» Your task
Exact copy, no pictures: reproduce every record below as it stands.

[Items from a data source]
▬▬▬
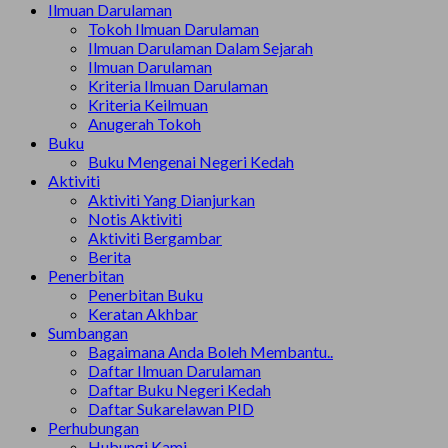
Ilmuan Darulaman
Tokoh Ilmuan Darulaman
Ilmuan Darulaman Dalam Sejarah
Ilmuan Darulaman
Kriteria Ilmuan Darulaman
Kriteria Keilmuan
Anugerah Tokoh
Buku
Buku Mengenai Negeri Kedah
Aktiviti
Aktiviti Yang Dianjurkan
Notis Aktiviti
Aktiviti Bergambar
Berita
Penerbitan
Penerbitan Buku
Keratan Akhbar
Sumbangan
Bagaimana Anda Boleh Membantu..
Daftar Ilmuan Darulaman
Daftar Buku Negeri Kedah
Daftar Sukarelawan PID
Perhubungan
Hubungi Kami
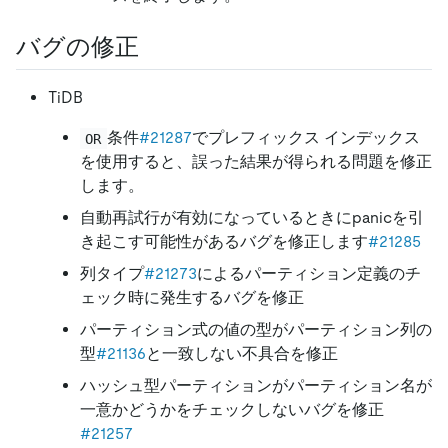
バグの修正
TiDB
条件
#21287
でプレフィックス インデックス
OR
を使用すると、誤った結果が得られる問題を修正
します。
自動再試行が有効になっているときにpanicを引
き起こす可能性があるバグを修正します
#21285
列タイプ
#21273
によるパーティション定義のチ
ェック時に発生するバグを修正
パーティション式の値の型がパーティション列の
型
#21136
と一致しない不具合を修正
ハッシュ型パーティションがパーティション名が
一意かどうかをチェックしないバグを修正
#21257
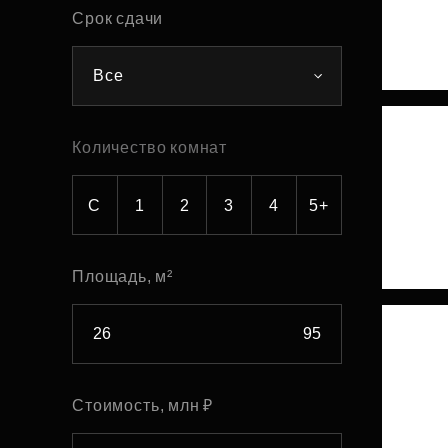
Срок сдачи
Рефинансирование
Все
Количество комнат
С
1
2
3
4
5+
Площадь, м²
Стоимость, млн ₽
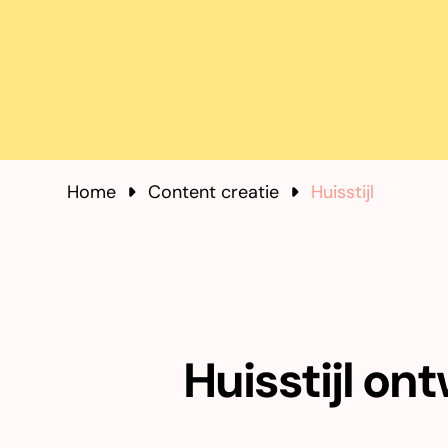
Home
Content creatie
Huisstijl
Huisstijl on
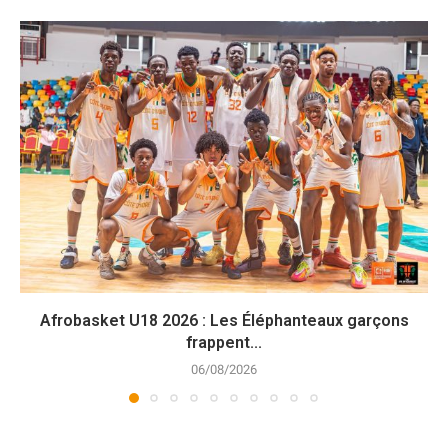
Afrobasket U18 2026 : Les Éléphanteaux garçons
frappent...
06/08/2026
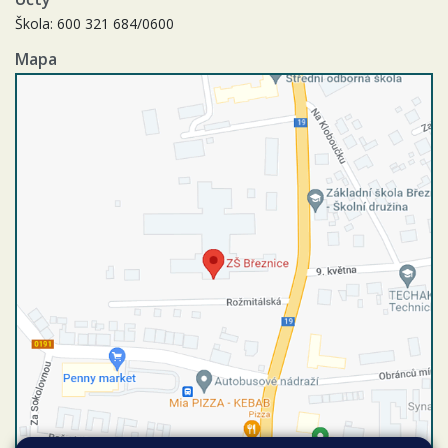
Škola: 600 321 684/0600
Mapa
▬▬▬
» Response
Ilmuan Darulaman
Tokoh Ilmuan Darulaman
Ilmuan Darulaman Dalam Sejarah
Ilmuan Darulaman
Kriteria Ilmuan Darulaman
Kriteria Keilmuan
Anugerah Tokoh
Buku
Buku Mengenai Negeri Kedah
Aktiviti
Aktiviti Yang Dianjurkan
Notis Aktiviti
Aktiviti Bergambar
Berita
Penerbitan
Penerbitan Buku
Keratan Akhbar
Sumbangan
Bagaimana Anda Boleh Membantu..
Daftar Ilmuan Darulaman
Daftar Buku Negeri Kedah
Daftar Sukarelawan PID
Perhubungan
Hubungi Kami
バグの修正
TiDB
条件
#21287
でプレフィックス インデックス
OR
を使用すると、誤った結果が得られる問題を修正
します。
自動再試行が有効になっているときにpanicを引
き起こす可能性があるバグを修正します
#21285
列タイプ
#21273
によるパーティション定義のチ
ェック時に発生するバグを修正
パーティション式の値の型がパーティション列の
型
#21136
と一致しない不具合を修正
ハッシュ型パーティションがパーティション名が
一意かどうかをチェックしないバグを修正
#21257
Срок сдачи
Рефинансирование
Все
Количество комнат
С
1
2
3
4
5+
Площадь, м²
Стоимость, млн ₽
Home
Content creatie
Huisstijl
Huisstijl on
Afrobasket U18 2026 : Les Éléphanteaux garçons
frappent...
06/08/2026
Škola: 600 321 684/0600
Mapa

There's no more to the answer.